# -------------------------------------------------------------------------------- NOTEBOOK-CELL: CODE
import dataiku
from dataiku import pandasutils as pdu
import pandas as pd
import numpy as np
import torch
import torch.nn as nn
from tqdm import tqdm
from sklearn.preprocessing import LabelEncoder
from transformers import AutoTokenizer, AutoModel
import faiss
import pickle

# -------------------------------------------------------------------------------- NOTEBOOK-CELL: CODE
# Read recipe inputs
studies_for_similarity = dataiku.Dataset("studies_for_similarity")

# Write recipe outputs
similarity_index_folder = dataiku.Folder("O4J03zf7")

# -------------------------------------------------------------------------------- NOTEBOOK-CELL: CODE
# Load the BERT tokenizer and model
tokenizer = AutoTokenizer.from_pretrained("emilyalsentzer/Bio_ClinicalBERT")
model = AutoModel.from_pretrained("emilyalsentzer/Bio_ClinicalBERT")
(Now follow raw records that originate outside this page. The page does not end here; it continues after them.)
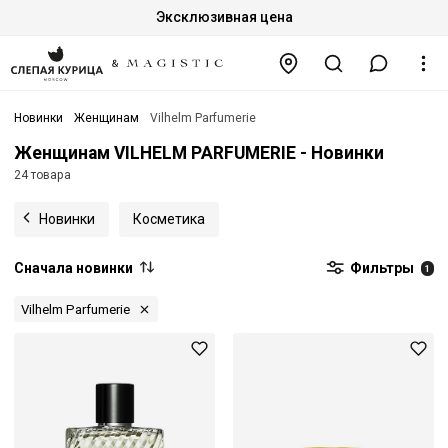
Эксклюзивная цена
Новинки
Женщинам
Vilhelm Parfumerie
Женщинам VILHELM PARFUMERIE - Новинки
24 товара
Новинки
Косметика
Сначала новинки
Фильтры
1
Vilhelm Parfumerie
def embed_text(df, column, batch_size=32, device='cuda' if torch.cuda.is_available() else 'cpu'):
    # Tokenize the text in batches
    tokenized_texts = tokenizer(
        list(df[column].fillna('NA')),
        padding=True,
        truncation=True,
        return_tensors='pt',
        max_length=128)
    # Move tokenized inputs to appropriate device
    tokenized_texts = {key: value.to(device) for key, value in tokenized_texts.items()}

    # Forward pass through the BERT model in batches
    column_embeddings = []
    num_batches = (len(tokenized_texts['input_ids']) + batch_size - 1) // batch_size
    for i in tqdm(range(num_batches), desc=f'Embedding {column}'):
        start_idx = i * batch_size
        end_idx = min((i + 1) * batch_size, len(tokenized_texts['input_ids']))
        batch_tokenized_texts = {
            key: value[start_idx:end_idx] for key, value in tokenized_texts.items()}
        with torch.no_grad():
            outputs = model(**batch_tokenized_texts)
            # Use mean pooling to get sentence embeddings
            batch_embeddings = outputs.last_hidden_state.mean(dim=1)

        # Normalize the batch embeddings
        normalized_batch_embeddings = normalize_vector(batch_embeddings)

        column_embeddings.append(normalized_batch_embeddings)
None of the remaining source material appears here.